→ **Try it**
Those lines of the data that hold the word "suur" are to be copied out.

→ **Dataset entries**
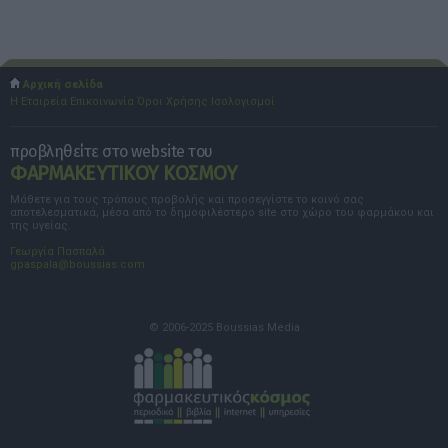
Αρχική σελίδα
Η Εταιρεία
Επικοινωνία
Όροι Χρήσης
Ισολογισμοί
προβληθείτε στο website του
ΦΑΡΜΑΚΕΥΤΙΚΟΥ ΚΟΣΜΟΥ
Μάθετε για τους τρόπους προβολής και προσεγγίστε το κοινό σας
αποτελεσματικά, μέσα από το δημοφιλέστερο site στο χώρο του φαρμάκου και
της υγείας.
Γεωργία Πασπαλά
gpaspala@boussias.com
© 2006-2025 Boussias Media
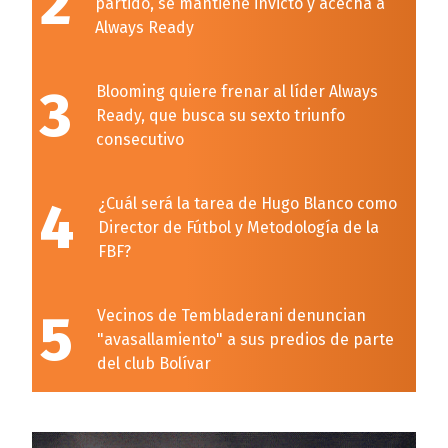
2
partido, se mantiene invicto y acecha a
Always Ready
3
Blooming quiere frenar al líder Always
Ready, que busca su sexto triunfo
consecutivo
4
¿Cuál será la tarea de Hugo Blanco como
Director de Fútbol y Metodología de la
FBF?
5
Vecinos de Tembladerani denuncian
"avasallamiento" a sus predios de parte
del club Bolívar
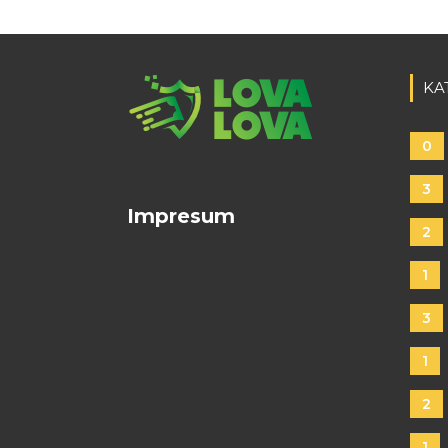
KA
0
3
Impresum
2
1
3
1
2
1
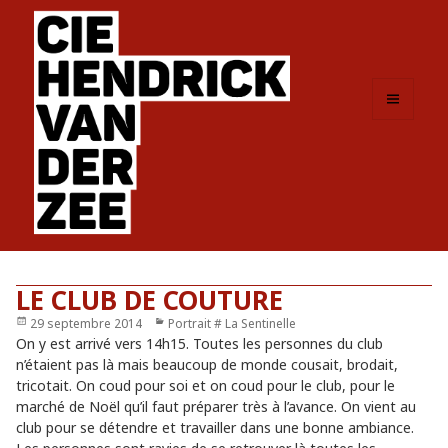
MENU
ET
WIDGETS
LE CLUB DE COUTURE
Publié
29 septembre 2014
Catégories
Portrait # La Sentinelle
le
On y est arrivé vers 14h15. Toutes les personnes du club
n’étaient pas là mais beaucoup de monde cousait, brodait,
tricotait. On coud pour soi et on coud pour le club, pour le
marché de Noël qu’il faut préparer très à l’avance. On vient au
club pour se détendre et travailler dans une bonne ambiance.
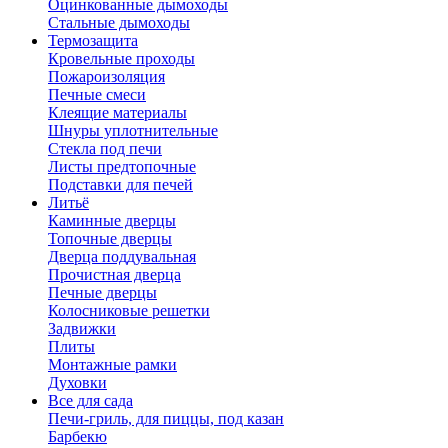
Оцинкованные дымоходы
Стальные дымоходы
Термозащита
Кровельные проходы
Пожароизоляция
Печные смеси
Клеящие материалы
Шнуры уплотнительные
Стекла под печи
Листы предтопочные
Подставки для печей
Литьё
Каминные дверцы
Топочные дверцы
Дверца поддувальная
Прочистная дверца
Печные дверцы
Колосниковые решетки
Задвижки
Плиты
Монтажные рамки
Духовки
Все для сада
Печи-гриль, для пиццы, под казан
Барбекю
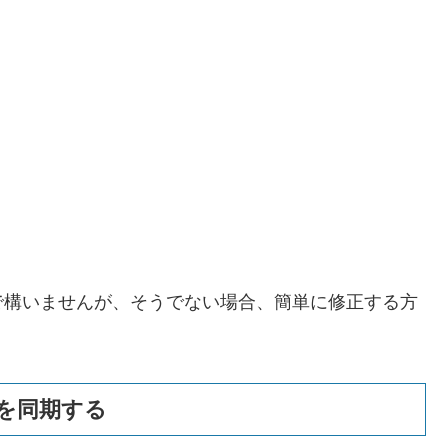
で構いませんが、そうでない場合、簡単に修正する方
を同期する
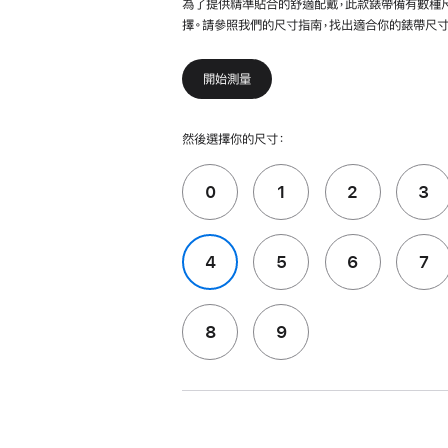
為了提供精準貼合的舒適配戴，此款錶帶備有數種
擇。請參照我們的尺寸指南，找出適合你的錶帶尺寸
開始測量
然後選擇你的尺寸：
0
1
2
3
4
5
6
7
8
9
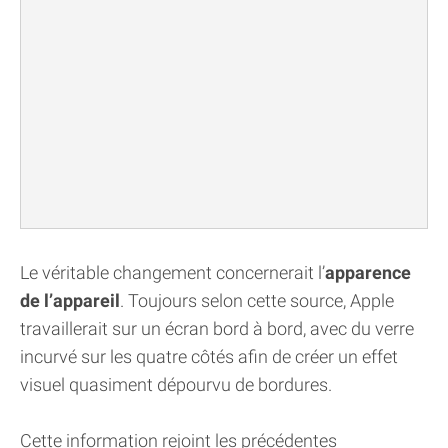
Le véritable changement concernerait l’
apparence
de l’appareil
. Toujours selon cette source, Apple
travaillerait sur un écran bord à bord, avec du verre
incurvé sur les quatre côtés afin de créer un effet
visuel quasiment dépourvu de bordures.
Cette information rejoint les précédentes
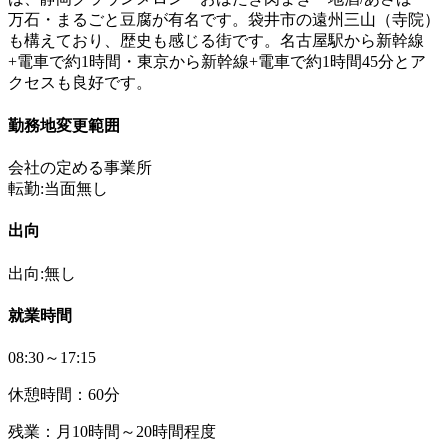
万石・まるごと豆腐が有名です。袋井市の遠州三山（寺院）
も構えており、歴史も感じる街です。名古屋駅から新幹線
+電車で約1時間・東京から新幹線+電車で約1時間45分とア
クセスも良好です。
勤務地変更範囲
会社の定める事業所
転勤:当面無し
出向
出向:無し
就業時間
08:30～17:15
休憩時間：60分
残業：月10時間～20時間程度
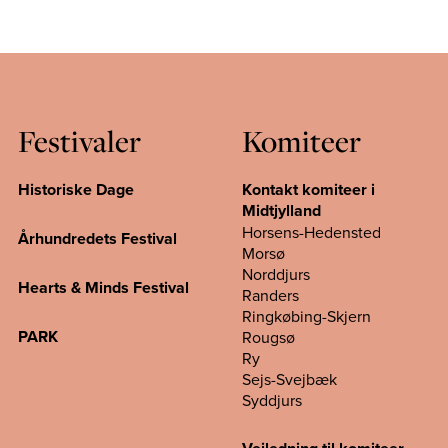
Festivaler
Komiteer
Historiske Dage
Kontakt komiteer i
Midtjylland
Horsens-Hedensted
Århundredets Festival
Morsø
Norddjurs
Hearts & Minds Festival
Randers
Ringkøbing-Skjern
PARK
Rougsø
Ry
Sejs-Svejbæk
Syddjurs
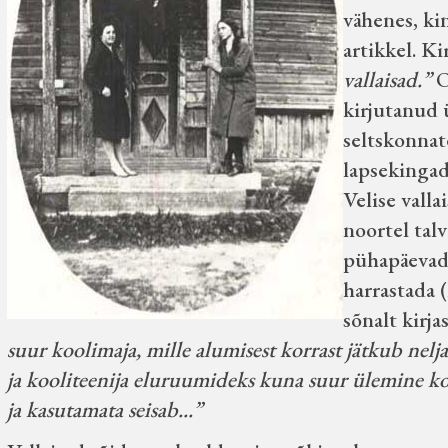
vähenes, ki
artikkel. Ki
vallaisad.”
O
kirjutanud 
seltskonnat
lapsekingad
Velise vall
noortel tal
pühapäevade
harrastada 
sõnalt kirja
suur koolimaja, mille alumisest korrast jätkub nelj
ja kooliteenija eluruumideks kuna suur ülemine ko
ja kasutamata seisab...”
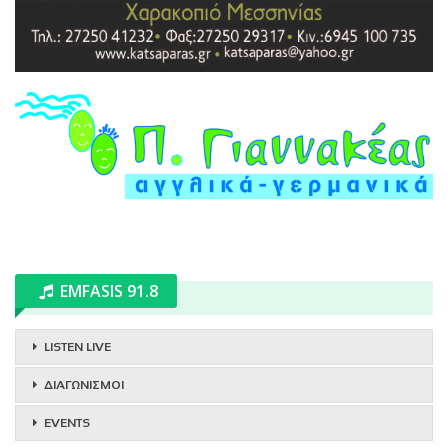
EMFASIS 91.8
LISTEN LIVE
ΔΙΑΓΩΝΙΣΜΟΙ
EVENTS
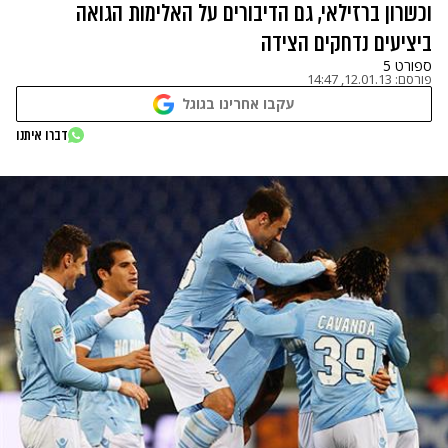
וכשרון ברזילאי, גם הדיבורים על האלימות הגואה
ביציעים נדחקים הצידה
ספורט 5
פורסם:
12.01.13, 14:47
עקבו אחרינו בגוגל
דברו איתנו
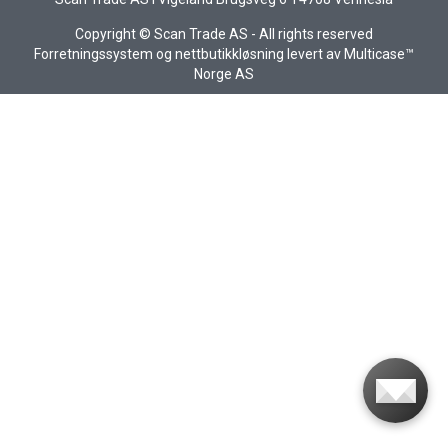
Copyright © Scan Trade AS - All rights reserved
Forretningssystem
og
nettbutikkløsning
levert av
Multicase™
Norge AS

→ **Exercise answer**
suur koolimaja, mille alumisest korrast jätkub nelj
ja kooliteenija eluruumideks kuna suur ülemine ko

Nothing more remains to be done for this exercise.